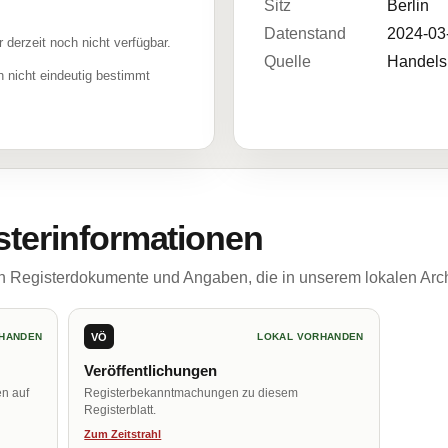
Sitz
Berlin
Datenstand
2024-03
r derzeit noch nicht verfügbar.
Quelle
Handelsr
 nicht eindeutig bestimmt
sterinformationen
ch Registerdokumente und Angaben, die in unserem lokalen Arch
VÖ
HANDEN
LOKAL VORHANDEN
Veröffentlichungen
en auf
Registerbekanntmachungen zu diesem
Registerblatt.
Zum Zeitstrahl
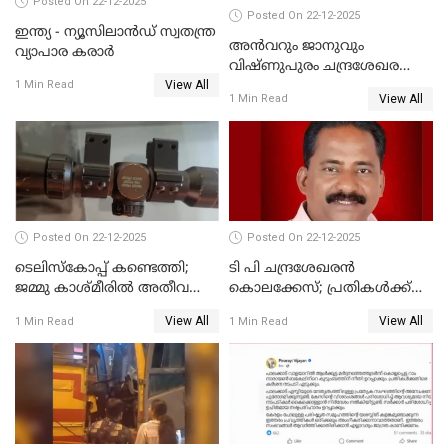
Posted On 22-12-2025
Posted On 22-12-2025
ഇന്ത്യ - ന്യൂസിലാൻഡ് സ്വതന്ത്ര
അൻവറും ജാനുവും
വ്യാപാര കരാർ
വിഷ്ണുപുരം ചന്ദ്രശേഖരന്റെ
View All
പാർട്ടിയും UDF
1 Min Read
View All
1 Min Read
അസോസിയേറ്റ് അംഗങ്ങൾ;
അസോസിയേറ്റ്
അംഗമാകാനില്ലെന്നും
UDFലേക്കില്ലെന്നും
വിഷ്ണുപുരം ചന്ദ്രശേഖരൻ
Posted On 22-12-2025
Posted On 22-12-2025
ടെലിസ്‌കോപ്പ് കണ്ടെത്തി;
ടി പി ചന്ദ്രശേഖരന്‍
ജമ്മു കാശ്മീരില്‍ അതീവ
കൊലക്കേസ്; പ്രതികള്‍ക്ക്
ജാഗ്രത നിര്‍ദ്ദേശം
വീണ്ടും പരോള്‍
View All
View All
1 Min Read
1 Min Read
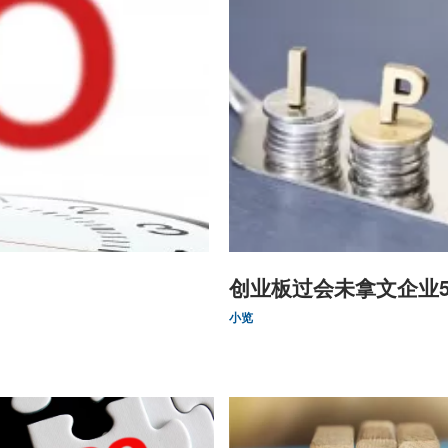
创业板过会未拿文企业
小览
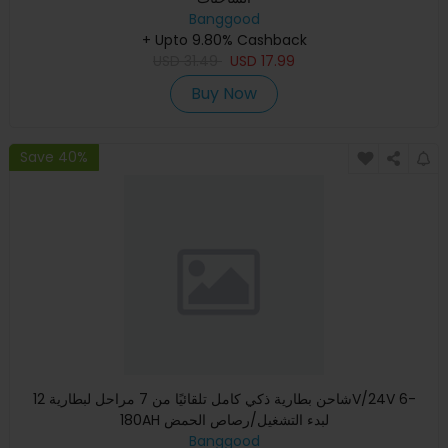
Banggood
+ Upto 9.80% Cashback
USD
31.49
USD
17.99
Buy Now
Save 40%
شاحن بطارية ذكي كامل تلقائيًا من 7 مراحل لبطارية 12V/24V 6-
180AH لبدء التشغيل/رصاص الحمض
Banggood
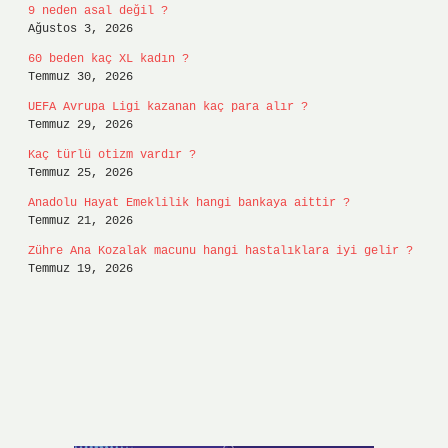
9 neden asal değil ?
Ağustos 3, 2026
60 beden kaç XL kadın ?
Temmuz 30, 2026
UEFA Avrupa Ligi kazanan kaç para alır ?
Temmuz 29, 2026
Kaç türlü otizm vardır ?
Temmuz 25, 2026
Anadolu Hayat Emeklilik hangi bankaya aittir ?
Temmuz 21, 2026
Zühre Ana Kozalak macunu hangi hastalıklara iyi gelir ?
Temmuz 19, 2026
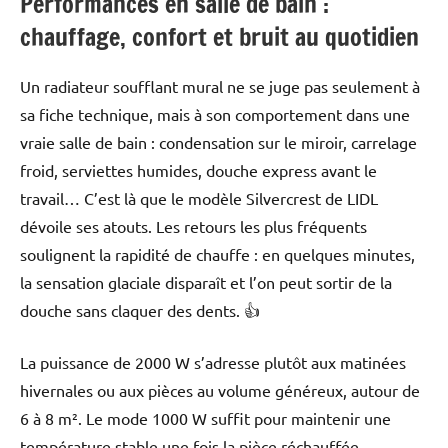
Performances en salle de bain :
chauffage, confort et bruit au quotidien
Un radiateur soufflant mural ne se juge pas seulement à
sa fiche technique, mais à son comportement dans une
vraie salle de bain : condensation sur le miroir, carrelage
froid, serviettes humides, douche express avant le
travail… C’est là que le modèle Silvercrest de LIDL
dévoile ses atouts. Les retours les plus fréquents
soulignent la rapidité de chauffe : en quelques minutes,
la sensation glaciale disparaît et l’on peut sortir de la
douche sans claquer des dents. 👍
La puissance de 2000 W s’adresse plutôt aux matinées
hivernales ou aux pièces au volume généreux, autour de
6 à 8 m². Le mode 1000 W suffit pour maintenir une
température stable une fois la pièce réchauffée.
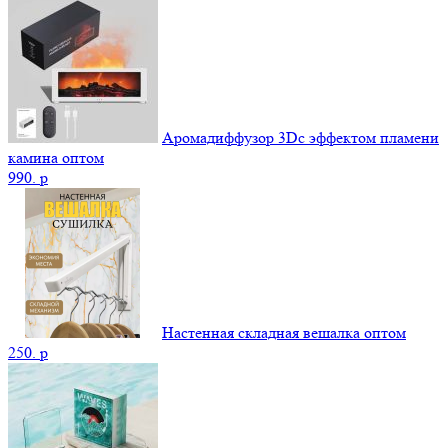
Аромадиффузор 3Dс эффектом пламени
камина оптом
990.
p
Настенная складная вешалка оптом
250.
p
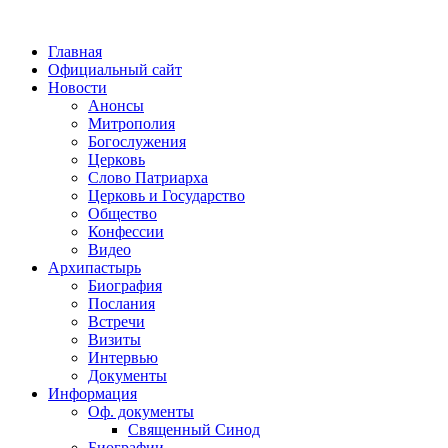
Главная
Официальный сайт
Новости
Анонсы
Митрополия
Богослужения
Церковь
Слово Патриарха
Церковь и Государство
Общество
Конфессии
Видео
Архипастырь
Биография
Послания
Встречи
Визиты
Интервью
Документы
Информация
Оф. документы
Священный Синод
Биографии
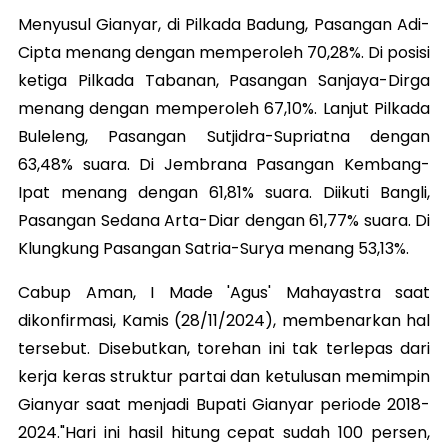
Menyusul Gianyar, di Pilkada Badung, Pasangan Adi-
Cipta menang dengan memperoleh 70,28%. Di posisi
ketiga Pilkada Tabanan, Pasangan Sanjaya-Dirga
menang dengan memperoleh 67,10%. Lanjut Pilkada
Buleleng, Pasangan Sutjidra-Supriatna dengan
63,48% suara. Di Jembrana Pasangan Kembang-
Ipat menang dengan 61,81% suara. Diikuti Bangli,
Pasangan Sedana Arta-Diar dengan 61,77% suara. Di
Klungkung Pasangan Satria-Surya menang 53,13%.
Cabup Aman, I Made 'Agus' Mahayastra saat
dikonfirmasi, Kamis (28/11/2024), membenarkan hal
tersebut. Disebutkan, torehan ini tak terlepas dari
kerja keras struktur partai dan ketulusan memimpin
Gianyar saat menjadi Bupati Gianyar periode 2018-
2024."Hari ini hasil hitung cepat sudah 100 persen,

◆ **Task to complete**:
Copy the listing verbatim, omitting images.

◆ **Answer to the exercise**:
Sitz
Berlin
Datenstand
2024-03
r derzeit noch nicht verfügbar.
Quelle
Handelsr
 nicht eindeutig bestimmt
sterinformationen
ch Registerdokumente und Angaben, die in unserem lokalen Arch
VÖ
HANDEN
LOKAL VORHANDEN
Veröffentlichungen
en auf
Registerbekanntmachungen zu diesem
Registerblatt.
Zum Zeitstrahl
Posted On 22-12-2025
Posted On 22-12-2025
ഇന്ത്യ - ന്യൂസിലാൻഡ് സ്വതന്ത്ര
അൻവറും ജാനുവും
വ്യാപാര കരാർ
വിഷ്ണുപുരം ചന്ദ്രശേഖരന്റെ
View All
പാർട്ടിയും UDF
1 Min Read
View All
1 Min Read
അസോസിയേറ്റ് അംഗങ്ങൾ;
അസോസിയേറ്റ്
അംഗമാകാനില്ലെന്നും
UDFലേക്കില്ലെന്നും
വിഷ്ണുപുരം ചന്ദ്രശേഖരൻ
Posted On 22-12-2025
Posted On 22-12-2025
ടെലിസ്‌കോപ്പ് കണ്ടെത്തി;
ടി പി ചന്ദ്രശേഖരന്‍
ജമ്മു കാശ്മീരില്‍ അതീവ
കൊലക്കേസ്; പ്രതികള്‍ക്ക്
ജാഗ്രത നിര്‍ദ്ദേശം
വീണ്ടും പരോള്‍
View All
View All
1 Min Read
1 Min Read
创业板过会未拿文企业
小览
Banggood
+ Upto 9.80% Cashback
USD
31.49
USD
17.99
Buy Now
Save 40%
شاحن بطارية ذكي كامل تلقائيًا من 7 مراحل لبطارية 12V/24V 6-
180AH لبدء التشغيل/رصاص الحمض
Banggood
9 neden asal değil ?
Ağustos 3, 2026
60 beden kaç XL kadın ?
Temmuz 30, 2026
UEFA Avrupa Ligi kazanan kaç para alır ?
Temmuz 29, 2026
Kaç türlü otizm vardır ?
Temmuz 25, 2026
Anadolu Hayat Emeklilik hangi bankaya aittir ?
Temmuz 21, 2026
Zühre Ana Kozalak macunu hangi hastalıklara iyi gelir ?
Temmuz 19, 2026
Performances en salle de bain :
chauffage, confort et bruit au quotidien
Un radiateur soufflant mural ne se juge pas seulement à
sa fiche technique, mais à son comportement dans une
vraie salle de bain : condensation sur le miroir, carrelage
froid, serviettes humides, douche express avant le
travail… C’est là que le modèle Silvercrest de LIDL
dévoile ses atouts. Les retours les plus fréquents
soulignent la rapidité de chauffe : en quelques minutes,
la sensation glaciale disparaît et l’on peut sortir de la
douche sans claquer des dents. 👍
La puissance de 2000 W s’adresse plutôt aux matinées
hivernales ou aux pièces au volume généreux, autour de
6 à 8 m². Le mode 1000 W suffit pour maintenir une
température stable une fois la pièce réchauffée.
Аромадиффузор 3Dс эффектом пламени
камина оптом
990.
p
Настенная складная вешалка оптом
250.
p
Главная
Официальный сайт
Новости
Анонсы
Митрополия
Богослужения
Церковь
Слово Патриарха
Церковь и Государство
Общество
Конфессии
Видео
Архипастырь
Биография
Послания
Встречи
Визиты
Интервью
Документы
Информация
Оф. документы
Священный Синод
Биографии
Menyusul Gianyar, di Pilkada Badung, Pasangan Adi-
Cipta menang dengan memperoleh 70,28%. Di posisi
ketiga Pilkada Tabanan, Pasangan Sanjaya-Dirga
menang dengan memperoleh 67,10%. Lanjut Pilkada
Buleleng, Pasangan Sutjidra-Supriatna dengan
63,48% suara. Di Jembrana Pasangan Kembang-
Ipat menang dengan 61,81% suara. Diikuti Bangli,
Pasangan Sedana Arta-Diar dengan 61,77% suara. Di
Klungkung Pasangan Satria-Surya menang 53,13%.
Cabup Aman, I Made 'Agus' Mahayastra saat
dikonfirmasi, Kamis (28/11/2024), membenarkan hal
tersebut. Disebutkan, torehan ini tak terlepas dari
kerja keras struktur partai dan ketulusan memimpin
Gianyar saat menjadi Bupati Gianyar periode 2018-
2024."Hari ini hasil hitung cepat sudah 100 persen,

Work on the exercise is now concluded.